BRIEF - Copy all the lines of the data that include the word "GENERE".

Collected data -
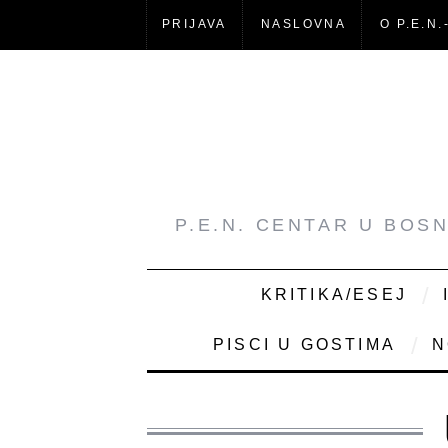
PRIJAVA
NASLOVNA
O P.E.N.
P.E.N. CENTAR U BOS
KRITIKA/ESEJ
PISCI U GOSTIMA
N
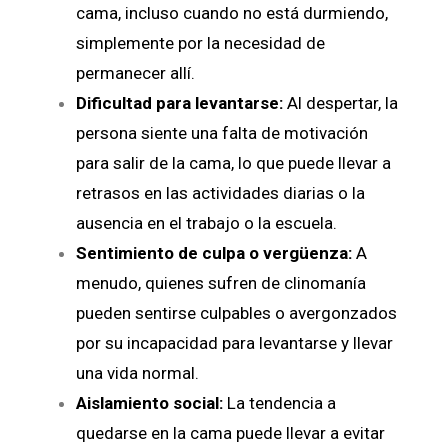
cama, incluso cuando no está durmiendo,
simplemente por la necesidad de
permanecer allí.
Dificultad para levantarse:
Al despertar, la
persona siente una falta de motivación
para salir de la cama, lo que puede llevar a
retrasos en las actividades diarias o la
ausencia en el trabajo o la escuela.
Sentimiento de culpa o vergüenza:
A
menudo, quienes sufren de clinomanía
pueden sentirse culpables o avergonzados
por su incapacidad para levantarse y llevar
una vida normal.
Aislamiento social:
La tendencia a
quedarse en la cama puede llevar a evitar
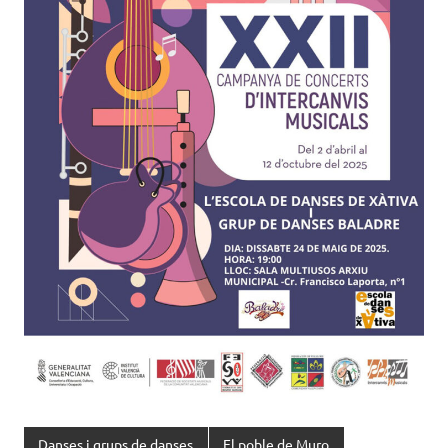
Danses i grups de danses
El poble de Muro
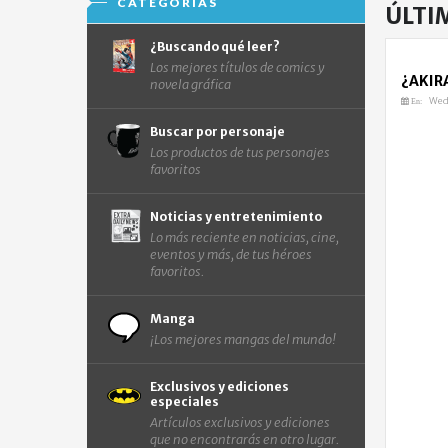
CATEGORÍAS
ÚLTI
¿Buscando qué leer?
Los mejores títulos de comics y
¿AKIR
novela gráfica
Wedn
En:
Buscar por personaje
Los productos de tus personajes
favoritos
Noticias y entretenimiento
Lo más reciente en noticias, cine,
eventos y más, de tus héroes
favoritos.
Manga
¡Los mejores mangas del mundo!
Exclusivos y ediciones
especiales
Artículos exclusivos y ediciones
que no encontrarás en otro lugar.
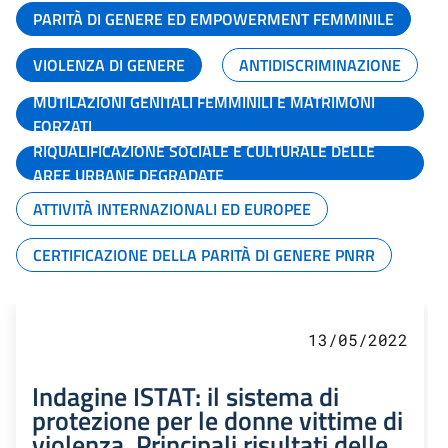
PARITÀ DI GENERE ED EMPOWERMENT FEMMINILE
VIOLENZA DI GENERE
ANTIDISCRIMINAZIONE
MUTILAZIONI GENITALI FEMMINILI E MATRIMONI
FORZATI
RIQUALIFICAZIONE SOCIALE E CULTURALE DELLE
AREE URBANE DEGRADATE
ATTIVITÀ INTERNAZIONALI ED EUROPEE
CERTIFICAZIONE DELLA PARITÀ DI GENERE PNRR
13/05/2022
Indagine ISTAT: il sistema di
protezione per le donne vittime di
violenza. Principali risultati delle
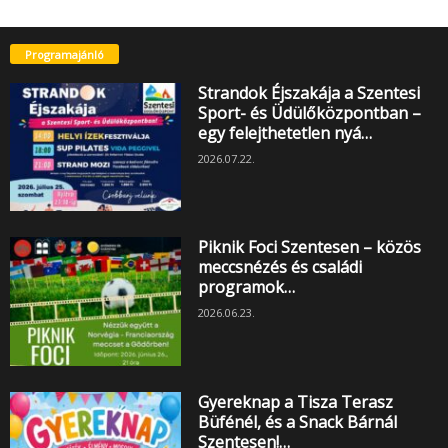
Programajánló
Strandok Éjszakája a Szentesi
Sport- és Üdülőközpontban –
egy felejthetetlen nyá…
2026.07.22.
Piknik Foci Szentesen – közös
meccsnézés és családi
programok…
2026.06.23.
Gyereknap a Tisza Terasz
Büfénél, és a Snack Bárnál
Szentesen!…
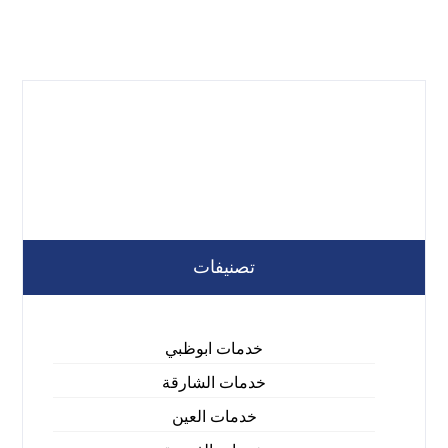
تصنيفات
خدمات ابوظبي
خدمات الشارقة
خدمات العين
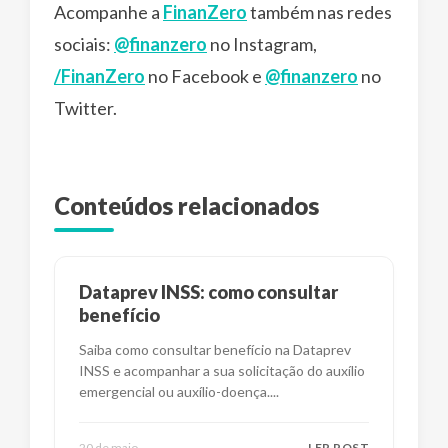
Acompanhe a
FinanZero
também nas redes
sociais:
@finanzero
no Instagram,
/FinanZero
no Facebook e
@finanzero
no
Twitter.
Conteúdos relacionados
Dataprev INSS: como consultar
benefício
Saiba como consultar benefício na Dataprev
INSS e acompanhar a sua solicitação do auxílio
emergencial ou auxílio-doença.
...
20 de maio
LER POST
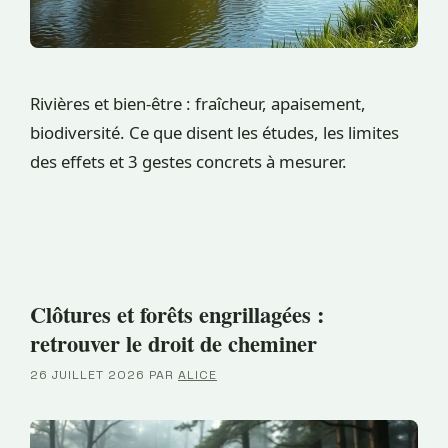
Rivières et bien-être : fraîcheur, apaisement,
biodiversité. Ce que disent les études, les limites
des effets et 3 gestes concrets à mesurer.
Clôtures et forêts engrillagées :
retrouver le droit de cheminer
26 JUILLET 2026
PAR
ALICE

* * *

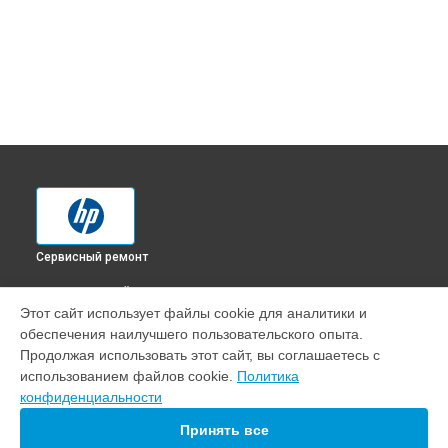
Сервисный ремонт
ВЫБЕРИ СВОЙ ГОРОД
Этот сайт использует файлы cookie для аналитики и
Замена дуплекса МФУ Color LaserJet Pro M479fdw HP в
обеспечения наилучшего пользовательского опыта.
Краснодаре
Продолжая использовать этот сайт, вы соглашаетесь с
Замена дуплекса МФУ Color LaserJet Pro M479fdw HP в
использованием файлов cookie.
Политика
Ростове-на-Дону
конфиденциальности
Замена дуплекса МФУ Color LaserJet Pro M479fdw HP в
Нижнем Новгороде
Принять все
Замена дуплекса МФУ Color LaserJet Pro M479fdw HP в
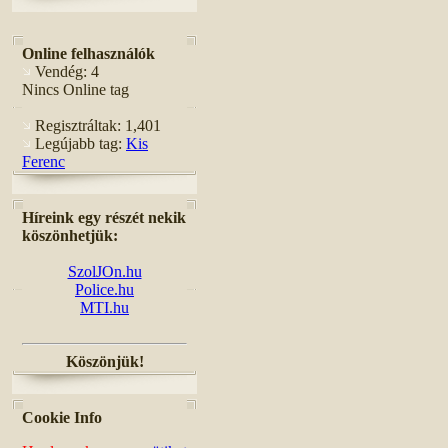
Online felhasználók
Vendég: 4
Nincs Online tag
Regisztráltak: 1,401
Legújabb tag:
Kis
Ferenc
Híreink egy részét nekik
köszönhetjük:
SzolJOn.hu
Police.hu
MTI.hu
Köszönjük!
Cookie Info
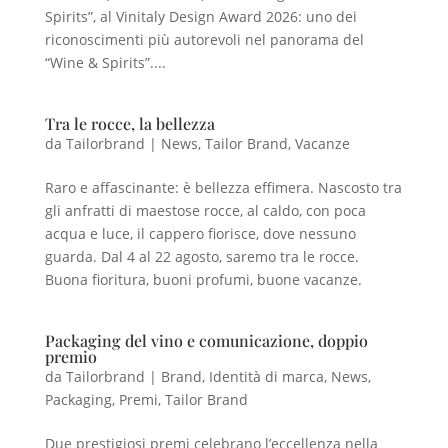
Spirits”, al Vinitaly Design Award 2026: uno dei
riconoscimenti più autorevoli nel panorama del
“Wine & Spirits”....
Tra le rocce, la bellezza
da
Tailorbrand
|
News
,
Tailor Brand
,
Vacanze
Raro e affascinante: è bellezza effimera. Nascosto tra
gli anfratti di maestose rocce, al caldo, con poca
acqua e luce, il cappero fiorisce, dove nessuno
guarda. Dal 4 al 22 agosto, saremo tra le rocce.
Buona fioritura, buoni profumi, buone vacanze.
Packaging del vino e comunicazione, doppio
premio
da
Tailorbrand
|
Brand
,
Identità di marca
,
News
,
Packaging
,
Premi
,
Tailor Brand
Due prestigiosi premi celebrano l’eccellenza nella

...

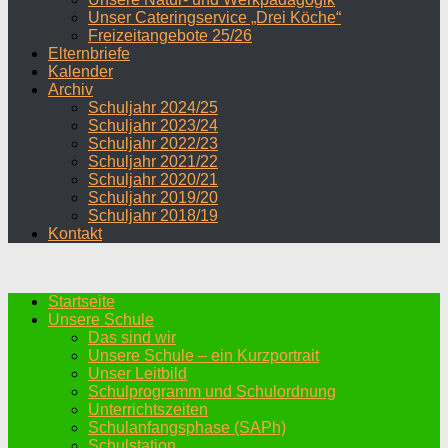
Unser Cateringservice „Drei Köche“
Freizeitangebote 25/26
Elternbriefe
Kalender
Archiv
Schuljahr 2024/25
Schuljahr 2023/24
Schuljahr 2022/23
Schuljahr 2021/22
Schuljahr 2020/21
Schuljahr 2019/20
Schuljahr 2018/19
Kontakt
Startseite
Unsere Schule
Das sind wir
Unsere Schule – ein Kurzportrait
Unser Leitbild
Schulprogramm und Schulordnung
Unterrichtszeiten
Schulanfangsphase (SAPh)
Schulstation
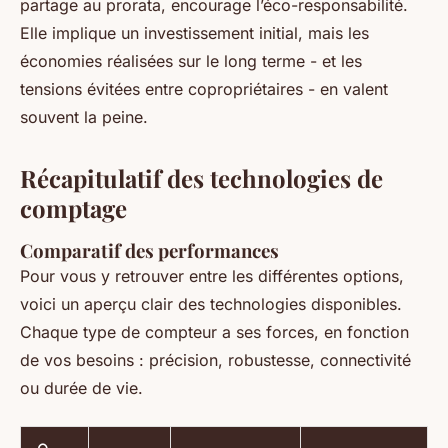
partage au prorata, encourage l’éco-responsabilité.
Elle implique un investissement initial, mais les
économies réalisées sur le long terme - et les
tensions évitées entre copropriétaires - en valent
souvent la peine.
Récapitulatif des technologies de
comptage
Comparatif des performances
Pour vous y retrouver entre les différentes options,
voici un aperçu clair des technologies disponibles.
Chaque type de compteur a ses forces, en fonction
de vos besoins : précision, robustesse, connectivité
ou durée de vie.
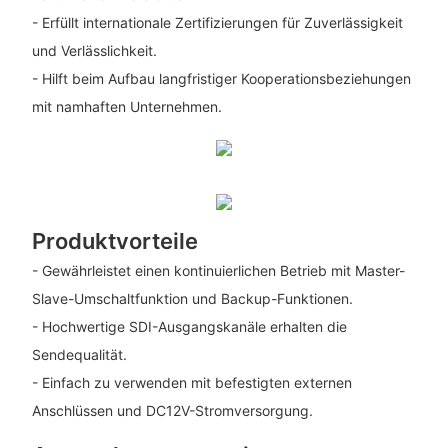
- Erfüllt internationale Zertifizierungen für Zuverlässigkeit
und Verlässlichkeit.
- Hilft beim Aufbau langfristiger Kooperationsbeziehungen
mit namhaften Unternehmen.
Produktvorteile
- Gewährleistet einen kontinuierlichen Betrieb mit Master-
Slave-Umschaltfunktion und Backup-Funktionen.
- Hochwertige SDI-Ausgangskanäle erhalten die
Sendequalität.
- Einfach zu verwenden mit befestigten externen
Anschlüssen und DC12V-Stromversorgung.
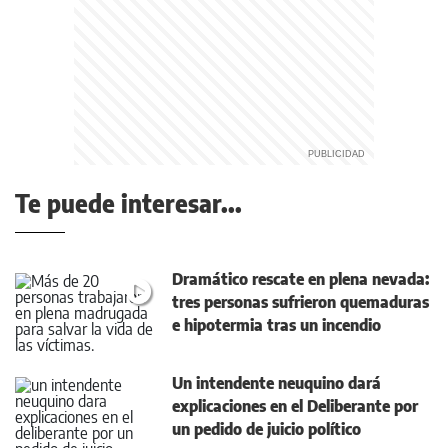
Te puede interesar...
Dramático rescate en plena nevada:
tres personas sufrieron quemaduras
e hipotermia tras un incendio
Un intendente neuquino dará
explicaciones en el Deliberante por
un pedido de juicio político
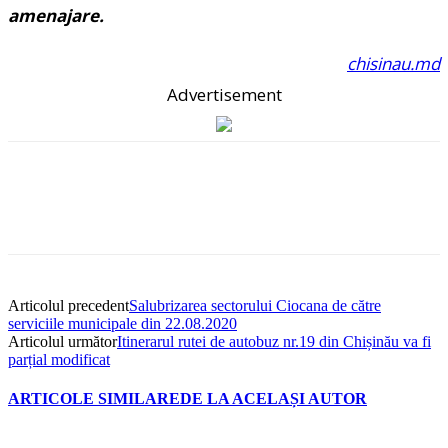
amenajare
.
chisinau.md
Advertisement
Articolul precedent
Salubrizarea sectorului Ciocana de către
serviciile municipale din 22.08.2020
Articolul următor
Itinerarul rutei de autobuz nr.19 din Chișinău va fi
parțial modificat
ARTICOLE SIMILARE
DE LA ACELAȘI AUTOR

TASK ANSWER -
PARITÀ DI GENERE ED EMPOWERMENT FEMMINILE
VIOLENZA DI GENERE
CERTIFICAZIONE DELLA PARITÀ DI GENERE PNRR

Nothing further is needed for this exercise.